TO DO
What lines in this listing contain the string "Curriculum"? Report each one by copying it.
-*-*-
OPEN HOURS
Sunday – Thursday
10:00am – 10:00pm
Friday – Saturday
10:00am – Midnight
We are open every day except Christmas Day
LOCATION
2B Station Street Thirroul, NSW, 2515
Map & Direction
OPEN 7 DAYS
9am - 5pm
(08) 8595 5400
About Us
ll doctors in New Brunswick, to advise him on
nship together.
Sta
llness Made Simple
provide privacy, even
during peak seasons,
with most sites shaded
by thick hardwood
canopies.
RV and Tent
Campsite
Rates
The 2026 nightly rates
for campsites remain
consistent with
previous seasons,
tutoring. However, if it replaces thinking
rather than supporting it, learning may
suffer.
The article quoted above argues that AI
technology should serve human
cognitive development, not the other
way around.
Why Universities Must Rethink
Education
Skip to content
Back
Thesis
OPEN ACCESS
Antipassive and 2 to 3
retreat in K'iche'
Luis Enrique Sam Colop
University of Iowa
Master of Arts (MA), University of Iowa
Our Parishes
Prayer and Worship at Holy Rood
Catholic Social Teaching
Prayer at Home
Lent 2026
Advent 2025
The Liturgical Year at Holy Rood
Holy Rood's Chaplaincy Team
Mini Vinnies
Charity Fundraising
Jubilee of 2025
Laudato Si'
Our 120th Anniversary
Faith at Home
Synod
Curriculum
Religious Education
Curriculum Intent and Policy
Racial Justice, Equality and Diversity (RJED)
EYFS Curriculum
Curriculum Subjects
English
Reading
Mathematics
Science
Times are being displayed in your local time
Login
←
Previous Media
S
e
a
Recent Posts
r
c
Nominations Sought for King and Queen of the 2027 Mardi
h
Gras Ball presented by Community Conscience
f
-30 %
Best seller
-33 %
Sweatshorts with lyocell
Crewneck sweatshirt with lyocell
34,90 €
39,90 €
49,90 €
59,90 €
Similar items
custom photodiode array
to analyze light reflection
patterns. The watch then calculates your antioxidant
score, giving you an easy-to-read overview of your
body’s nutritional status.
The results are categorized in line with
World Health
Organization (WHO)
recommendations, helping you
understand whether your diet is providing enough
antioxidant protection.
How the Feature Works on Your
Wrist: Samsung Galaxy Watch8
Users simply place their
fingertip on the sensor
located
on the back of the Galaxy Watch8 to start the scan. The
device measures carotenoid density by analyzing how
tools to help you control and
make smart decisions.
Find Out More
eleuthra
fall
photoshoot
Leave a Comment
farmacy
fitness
-*-*-
THE ANSWER
Curriculum
Curriculum Intent and Policy
EYFS Curriculum
Curriculum Subjects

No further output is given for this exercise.